The U.S. IPO market continued its multi-year rebound in 2025. A total of 347 IPOs priced on U.S. exchanges — a 54% increase from 225 in 2024 — reflecting renewed investor confidence in quality companies with proven business models. Globally, 1,293 IPOs raised $171.8 billion, a 39% increase in total proceeds year-over-year (EY Global IPO Trends, 2025).

Year Total U.S. IPOs Approx. U.S. Proceeds Market Conditions
2021 1,035 (all-time record) ~$142.4 billion Post-COVID bull market; SPAC boom
2022 181 Sharply reduced Rate hikes; tech selloff; market correction
2023 154 Recovering Cautious market; selective IPO window
2024 225 Moderate rebound Improving sentiment; quality-focused issuers
2025 347 (+54% YoY) Significant increase AI/TMT led; strong institutional demand; tariff uncertainty mid-year

Notable IPOs of 2025

The TMT (Technology, Media & Telecom) sector dominated 2025 IPO activity, accounting for seven of the top ten deals by proceeds. AI infrastructure companies attracted particularly strong investor demand. Healthcare contributed the year's single largest IPO — a $7.2 billion offering in December 2025. VC-backed IPOs dramatically outperformed PE-backed offerings, averaging returns of +450% vs. +18% post-IPO (DFIN, 2025).

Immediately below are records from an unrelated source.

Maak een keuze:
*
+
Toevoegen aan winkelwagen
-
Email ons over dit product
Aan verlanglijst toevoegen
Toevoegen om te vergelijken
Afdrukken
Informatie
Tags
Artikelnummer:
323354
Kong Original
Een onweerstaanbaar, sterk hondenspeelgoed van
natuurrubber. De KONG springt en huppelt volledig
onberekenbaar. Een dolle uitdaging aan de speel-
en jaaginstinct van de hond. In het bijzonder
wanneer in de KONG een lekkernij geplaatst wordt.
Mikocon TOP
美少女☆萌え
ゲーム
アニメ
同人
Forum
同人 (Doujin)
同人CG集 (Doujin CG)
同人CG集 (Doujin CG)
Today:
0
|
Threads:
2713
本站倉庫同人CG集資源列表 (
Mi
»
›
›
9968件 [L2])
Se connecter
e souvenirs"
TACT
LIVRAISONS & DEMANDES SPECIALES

Company Ticker Exchange IPO Price First-Day Open Sector Notable
CoreWeave CRWV Nasdaq $40.00 Below range (undersubscribed) AI Cloud Infrastructure Surged 300%+ post-IPO; Nvidia backstop buyer
Figma FIG Nasdaq $33.00 Strong pop on debut Design Software / SaaS Previously blocked Adobe acquisition; AI integration focus
Circle Internet Group CRCL NYSE $31.00 $69.00 (+123%) Crypto / Stablecoin (USDC) One of the largest first-day gains of 2025
Navan NAVN Nasdaq $25.00 Mixed debut Corporate Travel & Expense Tech Fell ~50% by mid-December 2025 — IPO risk example

Anticipated IPOs in 2026

The 2026 IPO pipeline is headlined by some of the most closely watched private companies in history. If even a fraction of the anticipated offerings come to market, 2026 could rival or exceed 2025 in total proceeds.

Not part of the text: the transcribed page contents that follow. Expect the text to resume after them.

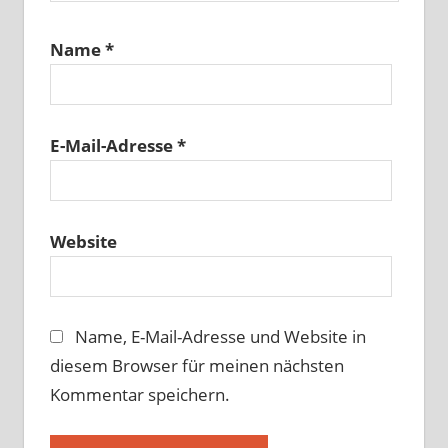
Name
*
E-Mail-Adresse
*
Website
Name, E-Mail-Adresse und Website in
diesem Browser für meinen nächsten
Kommentar speichern.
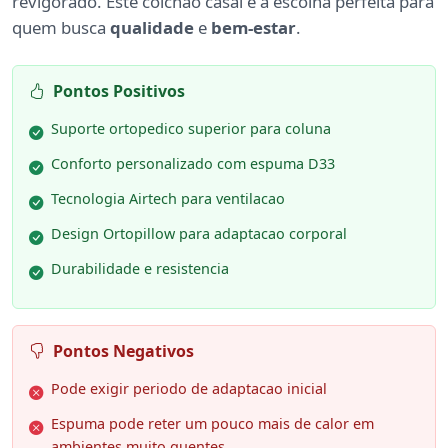
revigorado. Este colchão casal é a escolha perfeita para
quem busca
qualidade
e
bem-estar
.
Pontos Positivos
Suporte ortopedico superior para coluna
Conforto personalizado com espuma D33
Tecnologia Airtech para ventilacao
Design Ortopillow para adaptacao corporal
Durabilidade e resistencia
Pontos Negativos
Pode exigir periodo de adaptacao inicial
Espuma pode reter um pouco mais de calor em
ambientes muito quentes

Company Sector Est. Valuation IPO Status (as of April 2026)
SpaceX Aerospace / AI $1.75 trillion+ Confidential S-1 reportedly filed; would be largest U.S. IPO ever
OpenAI Artificial Intelligence TBD IPO prep underway; CFO confirmed retail investor share allocation
Stripe Fintech / Payments ~$159 billion Tender offer completed at $159B valuation; co-founder says "in no rush"
Anthropic Artificial Intelligence TBD Reportedly working with banks and law firms on IPO planning
Discord Communications / Social TBD Confidential S-1 filed; potential debut Q2–Q3 2026

Note: IPO timelines and valuations are subject to change based on market conditions. The above information reflects publicly available reports as of April 2026 and does not constitute investment advice.

How to Invest in an IPO

Participating in an IPO at the offer price — before the stock begins open-market trading — has historically been difficult for retail investors. However, several major brokerages now offer IPO access to individual investors, with varying eligibility requirements.

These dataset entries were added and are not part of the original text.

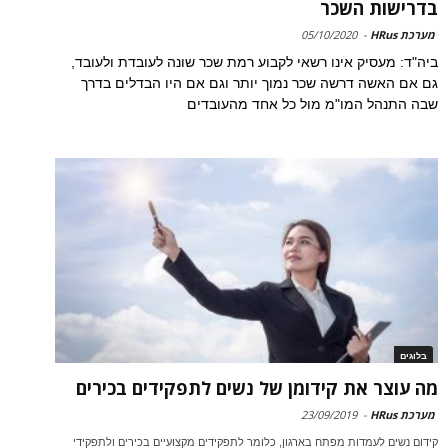
בדרישות השכר
מערכת HRus
-
05/10/2020
ביה"ד: מעסיק אינו רשאי לקבוע רמת שכר שונה לעובדת ולעובד,
גם אם האשה דרשה שכר נמוך יותר וגם אם היו הבדלים בדרך
שבה התנהל המו"מ מול כל אחד מהעובדים
בלוגים
מה עוצר את קידומן של נשים לתפקידים בכירים
מערכת HRus
-
23/09/2019
קידום נשים לעמדות מפתח בארגון, כלומר לתפקידים מקצועיים בכירים ולתפקידי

Brokerage Access Requirements

Most U.S. brokerages that offer IPO access require investors to meet one or more of the following conditions: a minimum account balance (often $100,000 or more at traditional firms), an active trading history, or qualification as an accredited investor. Platforms like Fidelity, Charles Schwab, and TD Ameritrade offer IPO access to qualifying retail clients. Newer platforms such as Robinhood and Public have worked to democratize IPO access for smaller investors, though allocation in high-demand offerings is not guaranteed and is often extremely limited.

Reading the S-1 Prospectus

The single most important document for evaluating any IPO is the S-1 registration statement, filed publicly with the SEC at EDGAR. Before investing, investors should review: the company's revenue growth trajectory and profitability (or path to it); the "Use of Proceeds" section, which reveals what the company plans to do with the IPO funds; the "Risk Factors" section, which discloses known threats to the business; insider ownership and planned selling after the lock-up expires; and competitive landscape disclosures.

Risks of IPO Investing

First-Day Volatility

IPO stocks often experience extreme price swings on their first day of trading. Retail investors who buy at the market open — well above the IPO offer price in hot offerings — may face immediate losses if the initial surge fades. Circle (CRCL) opened at $69 in 2025 after pricing at $31; investors who chased the opening day pop paid a significant premium.

Limited Operating History

Newly public companies have limited track records as public entities. Financial projections and business models have not been stress-tested by the scrutiny of quarterly earnings reports, short sellers, and analyst models. Many IPOs fail to meet early growth expectations, leading to significant stock declines within the first year.

Lock-Up Expiration Pressure

When insider lock-up periods expire — typically 90 to 180 days after the IPO — a wave of insider selling can temporarily suppress the stock price. Investors should track lock-up expiration dates for IPO stocks they hold and be prepared for increased volatility around those dates.

Long-Run Underperformance

Academic research and ETF performance data consistently show that IPOs as a group tend to underperform the broad market over three-to-five year periods. Renaissance Capital's IPO ETF has trailed the S&P 500 annually since its 2013 inception. While individual winners can be extraordinary, the average IPO is not a better investment than an index fund over the long run.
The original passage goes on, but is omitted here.